Empilées au fond de la grange, entre trois vieux vélos et un aspirateur, quelques dizaines de planches n'attirent pas le regard. Deux bâches en plastique, des pièces de sapin pour fixer l'ensemble... Pour un peu, on mêlerait le tout aux bûches de chauffage, entreposées à côté.
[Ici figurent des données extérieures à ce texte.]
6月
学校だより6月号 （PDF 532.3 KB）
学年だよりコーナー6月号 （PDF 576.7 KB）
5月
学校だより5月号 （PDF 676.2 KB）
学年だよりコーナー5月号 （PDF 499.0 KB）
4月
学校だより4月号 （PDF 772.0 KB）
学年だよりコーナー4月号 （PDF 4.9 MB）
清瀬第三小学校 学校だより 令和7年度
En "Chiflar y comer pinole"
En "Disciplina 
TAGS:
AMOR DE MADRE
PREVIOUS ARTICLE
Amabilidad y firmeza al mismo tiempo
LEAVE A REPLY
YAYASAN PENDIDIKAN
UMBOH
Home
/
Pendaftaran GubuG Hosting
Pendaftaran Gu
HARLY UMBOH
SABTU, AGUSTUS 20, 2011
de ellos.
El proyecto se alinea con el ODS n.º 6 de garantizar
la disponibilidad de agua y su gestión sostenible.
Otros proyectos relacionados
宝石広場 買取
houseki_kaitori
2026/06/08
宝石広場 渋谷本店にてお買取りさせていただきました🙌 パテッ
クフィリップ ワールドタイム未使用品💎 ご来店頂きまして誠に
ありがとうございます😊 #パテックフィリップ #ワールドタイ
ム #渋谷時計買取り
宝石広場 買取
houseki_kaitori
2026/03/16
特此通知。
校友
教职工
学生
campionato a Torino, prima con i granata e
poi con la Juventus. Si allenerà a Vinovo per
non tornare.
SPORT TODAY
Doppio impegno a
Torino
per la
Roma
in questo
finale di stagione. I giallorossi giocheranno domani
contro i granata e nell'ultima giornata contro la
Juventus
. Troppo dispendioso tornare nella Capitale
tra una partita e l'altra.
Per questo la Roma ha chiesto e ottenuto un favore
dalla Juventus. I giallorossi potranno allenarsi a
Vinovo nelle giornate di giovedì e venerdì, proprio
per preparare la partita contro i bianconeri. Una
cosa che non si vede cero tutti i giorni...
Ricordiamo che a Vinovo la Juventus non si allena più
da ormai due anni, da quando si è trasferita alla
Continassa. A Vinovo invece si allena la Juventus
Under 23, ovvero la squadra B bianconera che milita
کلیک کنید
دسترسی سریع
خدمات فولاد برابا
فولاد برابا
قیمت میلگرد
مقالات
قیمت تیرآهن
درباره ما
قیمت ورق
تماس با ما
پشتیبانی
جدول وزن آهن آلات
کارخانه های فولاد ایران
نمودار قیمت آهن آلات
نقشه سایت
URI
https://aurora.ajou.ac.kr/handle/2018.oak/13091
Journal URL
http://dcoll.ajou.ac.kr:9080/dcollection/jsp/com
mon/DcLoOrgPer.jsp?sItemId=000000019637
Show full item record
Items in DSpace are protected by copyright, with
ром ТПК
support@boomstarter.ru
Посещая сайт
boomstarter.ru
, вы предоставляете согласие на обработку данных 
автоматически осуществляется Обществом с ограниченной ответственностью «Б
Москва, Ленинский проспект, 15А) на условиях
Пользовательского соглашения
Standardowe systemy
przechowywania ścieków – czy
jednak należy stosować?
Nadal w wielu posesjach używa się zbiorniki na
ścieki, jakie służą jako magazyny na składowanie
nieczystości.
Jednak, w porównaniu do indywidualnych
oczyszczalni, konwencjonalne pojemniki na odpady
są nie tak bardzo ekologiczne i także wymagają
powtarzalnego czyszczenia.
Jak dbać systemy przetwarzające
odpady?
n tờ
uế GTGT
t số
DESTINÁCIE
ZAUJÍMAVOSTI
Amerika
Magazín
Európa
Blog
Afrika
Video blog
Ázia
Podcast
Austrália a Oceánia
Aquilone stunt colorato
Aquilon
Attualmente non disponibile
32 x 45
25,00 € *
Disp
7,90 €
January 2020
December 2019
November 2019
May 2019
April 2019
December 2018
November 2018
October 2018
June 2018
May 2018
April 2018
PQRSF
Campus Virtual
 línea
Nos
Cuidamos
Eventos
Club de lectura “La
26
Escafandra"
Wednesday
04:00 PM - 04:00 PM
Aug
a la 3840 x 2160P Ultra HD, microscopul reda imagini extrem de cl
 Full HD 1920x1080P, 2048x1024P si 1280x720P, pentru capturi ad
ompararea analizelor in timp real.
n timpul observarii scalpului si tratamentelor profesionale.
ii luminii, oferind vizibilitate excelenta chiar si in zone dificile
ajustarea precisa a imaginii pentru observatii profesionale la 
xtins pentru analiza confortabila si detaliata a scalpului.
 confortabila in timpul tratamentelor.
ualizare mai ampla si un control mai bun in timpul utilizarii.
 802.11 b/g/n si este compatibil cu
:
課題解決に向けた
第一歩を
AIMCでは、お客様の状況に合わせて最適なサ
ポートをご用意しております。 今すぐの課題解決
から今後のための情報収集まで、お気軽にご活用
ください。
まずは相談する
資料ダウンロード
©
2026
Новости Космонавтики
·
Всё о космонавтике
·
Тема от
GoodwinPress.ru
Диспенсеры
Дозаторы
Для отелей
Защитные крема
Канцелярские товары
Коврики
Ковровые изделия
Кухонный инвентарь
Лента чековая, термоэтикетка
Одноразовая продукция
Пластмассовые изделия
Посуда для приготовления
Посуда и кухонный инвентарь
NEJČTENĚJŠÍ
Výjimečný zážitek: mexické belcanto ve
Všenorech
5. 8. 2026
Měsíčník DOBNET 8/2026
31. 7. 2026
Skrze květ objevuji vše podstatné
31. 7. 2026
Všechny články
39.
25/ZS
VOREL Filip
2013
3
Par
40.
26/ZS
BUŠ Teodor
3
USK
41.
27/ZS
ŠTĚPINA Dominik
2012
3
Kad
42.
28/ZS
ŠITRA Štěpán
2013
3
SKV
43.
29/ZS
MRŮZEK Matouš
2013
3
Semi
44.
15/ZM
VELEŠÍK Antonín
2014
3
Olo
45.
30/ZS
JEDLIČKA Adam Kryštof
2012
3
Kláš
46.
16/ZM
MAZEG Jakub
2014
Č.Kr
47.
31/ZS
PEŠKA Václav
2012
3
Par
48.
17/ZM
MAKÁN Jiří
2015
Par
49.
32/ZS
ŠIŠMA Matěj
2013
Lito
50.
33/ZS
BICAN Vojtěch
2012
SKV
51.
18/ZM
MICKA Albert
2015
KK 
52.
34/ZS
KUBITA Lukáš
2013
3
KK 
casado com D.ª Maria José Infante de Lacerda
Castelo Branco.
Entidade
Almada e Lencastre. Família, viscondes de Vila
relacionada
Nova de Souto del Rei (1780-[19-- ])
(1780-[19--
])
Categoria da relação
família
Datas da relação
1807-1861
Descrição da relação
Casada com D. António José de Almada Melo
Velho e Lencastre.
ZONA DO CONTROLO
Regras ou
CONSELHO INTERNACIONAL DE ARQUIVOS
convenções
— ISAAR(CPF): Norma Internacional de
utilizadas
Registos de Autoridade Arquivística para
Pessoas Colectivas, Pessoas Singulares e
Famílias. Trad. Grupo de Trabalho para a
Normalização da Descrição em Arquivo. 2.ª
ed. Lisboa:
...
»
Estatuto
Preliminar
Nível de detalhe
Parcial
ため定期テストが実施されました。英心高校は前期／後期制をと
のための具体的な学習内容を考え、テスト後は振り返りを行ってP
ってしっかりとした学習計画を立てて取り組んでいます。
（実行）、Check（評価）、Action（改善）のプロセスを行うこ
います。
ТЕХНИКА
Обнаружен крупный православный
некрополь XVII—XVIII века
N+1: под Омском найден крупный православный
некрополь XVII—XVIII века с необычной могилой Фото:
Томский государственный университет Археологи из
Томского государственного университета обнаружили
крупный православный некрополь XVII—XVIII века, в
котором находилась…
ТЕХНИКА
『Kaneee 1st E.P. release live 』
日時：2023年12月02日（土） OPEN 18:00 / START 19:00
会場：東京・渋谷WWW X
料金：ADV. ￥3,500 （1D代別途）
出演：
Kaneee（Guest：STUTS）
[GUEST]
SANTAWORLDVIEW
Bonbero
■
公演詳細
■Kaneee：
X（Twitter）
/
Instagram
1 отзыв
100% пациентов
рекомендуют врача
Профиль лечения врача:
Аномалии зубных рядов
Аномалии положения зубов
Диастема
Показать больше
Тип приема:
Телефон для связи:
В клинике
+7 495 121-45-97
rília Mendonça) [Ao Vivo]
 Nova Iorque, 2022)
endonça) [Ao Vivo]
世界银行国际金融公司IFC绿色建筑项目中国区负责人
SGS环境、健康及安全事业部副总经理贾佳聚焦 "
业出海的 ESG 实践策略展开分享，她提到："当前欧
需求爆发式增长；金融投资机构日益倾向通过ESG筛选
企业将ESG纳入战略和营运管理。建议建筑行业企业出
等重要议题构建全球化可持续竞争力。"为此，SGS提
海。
Pourtant, Edwin Clément veille sur ce tas de bois comme sur un tas d'or. "C'est avec ça que je vais finir ma vie professionnelle", sourit-il. Dans la bouche d'un quadragénaire, l'expression a de quoi surprendre. Cet artisan consomme peu de sa réserve - il fabrique moins d'une trentaine d'archets par an, qu'il commence ici, dans cette ferme du Morvan, et qu'il achève dans son atelier parisien -, mais le bois de pernambouc vient de voir son commerce sévèrement restreint par la communauté internationale. Or, depuis deux cent cinquante ans, ce bois est la matière première des archets de haute qualité.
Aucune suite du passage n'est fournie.